In the foregoing specification, specific embodiments have been described. However, one of ordinary skill in the art appreciates that various modifications and changes can be made without departing from the scope of the invention as set forth in the claims below. Accordingly, the specification and figures are to be regarded in an illustrative rather than a restrictive sense, and all such modifications are intended to be included within the scope of present teachings. Additionally, the described embodiments/examples/implementations should not be interpreted as mutually exclusive, and should instead be understood as potentially combinable if such combinations are permissive in any way. In other words, any feature disclosed in any of the aforementioned embodiments/examples/implementations may be included in any of the other aforementioned embodiments/examples/implementations.
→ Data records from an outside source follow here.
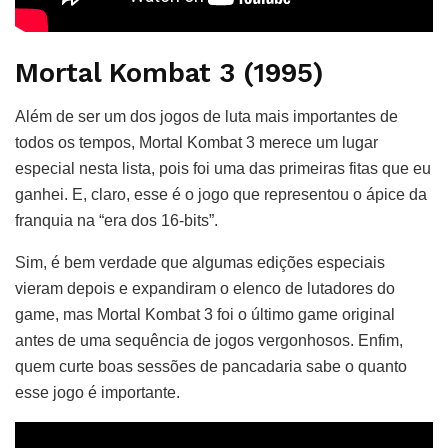
Mortal Kombat 3 (1995)
Além de ser um dos jogos de luta mais importantes de
todos os tempos, Mortal Kombat 3 merece um lugar
especial nesta lista, pois foi uma das primeiras fitas que eu
ganhei. E, claro, esse é o jogo que representou o ápice da
franquia na “era dos 16-bits”.
Sim, é bem verdade que algumas edições especiais
vieram depois e expandiram o elenco de lutadores do
game, mas Mortal Kombat 3 foi o último game original
antes de uma sequência de jogos vergonhosos. Enfim,
quem curte boas sessões de pancadaria sabe o quanto
esse jogo é importante.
The benefits, advantages, solutions to problems, and any element(s) that may cause any benefit, advantage, or solution to occur or become more pronounced are not to be construed as a critical, required, or essential features or elements of any or all the claims. The invention is defined solely by the appended claims including any amendments made during the pendency of this application and all equivalents of those claims as issued.
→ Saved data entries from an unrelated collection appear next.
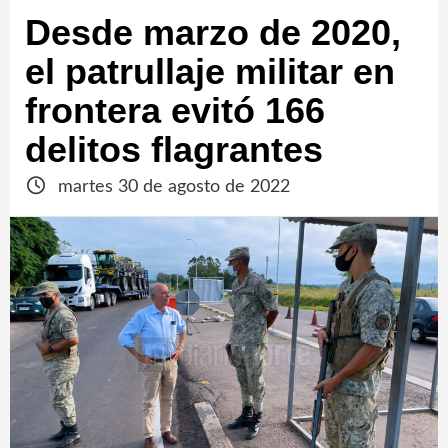
Desde marzo de 2020,
el patrullaje militar en
frontera evitó 166
delitos flagrantes
martes 30 de agosto de 2022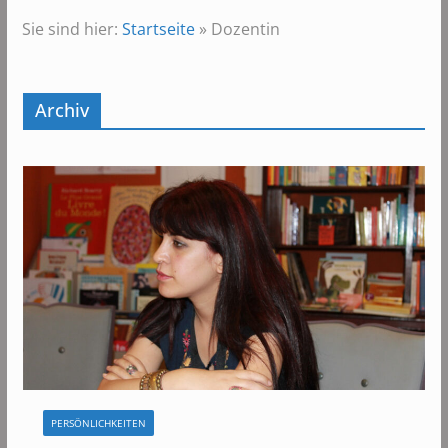
Sie sind hier:
Startseite
»
Dozentin
Archiv
PERSÖNLICHKEITEN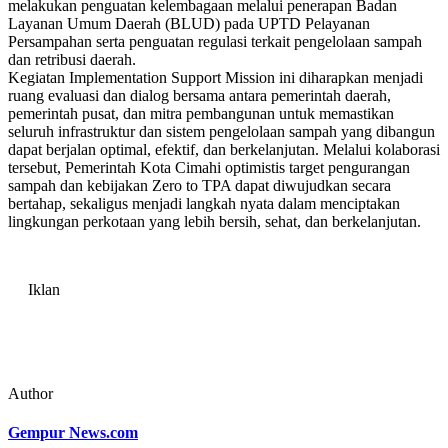
melakukan penguatan kelembagaan melalui penerapan Badan
Layanan Umum Daerah (BLUD) pada UPTD Pelayanan
Persampahan serta penguatan regulasi terkait pengelolaan sampah
dan retribusi daerah.
Kegiatan Implementation Support Mission ini diharapkan menjadi
ruang evaluasi dan dialog bersama antara pemerintah daerah,
pemerintah pusat, dan mitra pembangunan untuk memastikan
seluruh infrastruktur dan sistem pengelolaan sampah yang dibangun
dapat berjalan optimal, efektif, dan berkelanjutan. Melalui kolaborasi
tersebut, Pemerintah Kota Cimahi optimistis target pengurangan
sampah dan kebijakan Zero to TPA dapat diwujudkan secara
bertahap, sekaligus menjadi langkah nyata dalam menciptakan
lingkungan perkotaan yang lebih bersih, sehat, dan berkelanjutan.
Iklan
Author
Gempur News.com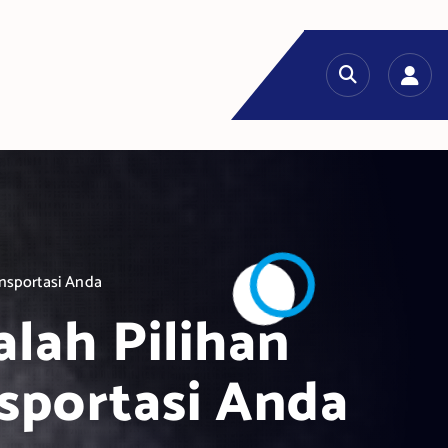
nsportasi Anda
lah Pilihan
sportasi Anda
Moreover, in this document, relational terms such as first and second, top and bottom, and the like may be used solely to distinguish one entity or action from another entity or action without necessarily requiring or implying any actual such relationship or order between such entities or actions. The terms “comprises,” “comprising,” “has”, “having,” “includes”, “including,” “contains”, “containing” or any other variation thereof, are intended to cover a non-exclusive inclusion, such that a process, method, article, or apparatus that comprises, has, includes, contains a list of elements does not include only those elements but may include other elements not expressly listed or inherent to such process, method, article, or apparatus. An element proceeded by “comprises . . . a”, “has . . . a”, “includes . . . a”, “contains . . . a” does not, without more constraints, preclude the existence of additional identical elements in the process, method, article, or apparatus that comprises, has, includes, contains the element. The terms “a” and “an” are defined as one or more unless explicitly stated otherwise herein. The terms “substantially”, “essentially”, “approximately”, “about” or any other version thereof, are defined as being close to as understood by one of ordinary skill in the art, and in one non-limiting embodiment the term is defined to be within 10%, in another embodiment within 5%, in another embodiment within 1% and in another embodiment within 0.5%. The term “coupled” as used herein is defined as connected, although not necessarily directly and not necessarily mechanically. A device or structure that is “configured” in a certain way is configured in at least that way, but may also be configured in ways that are not listed.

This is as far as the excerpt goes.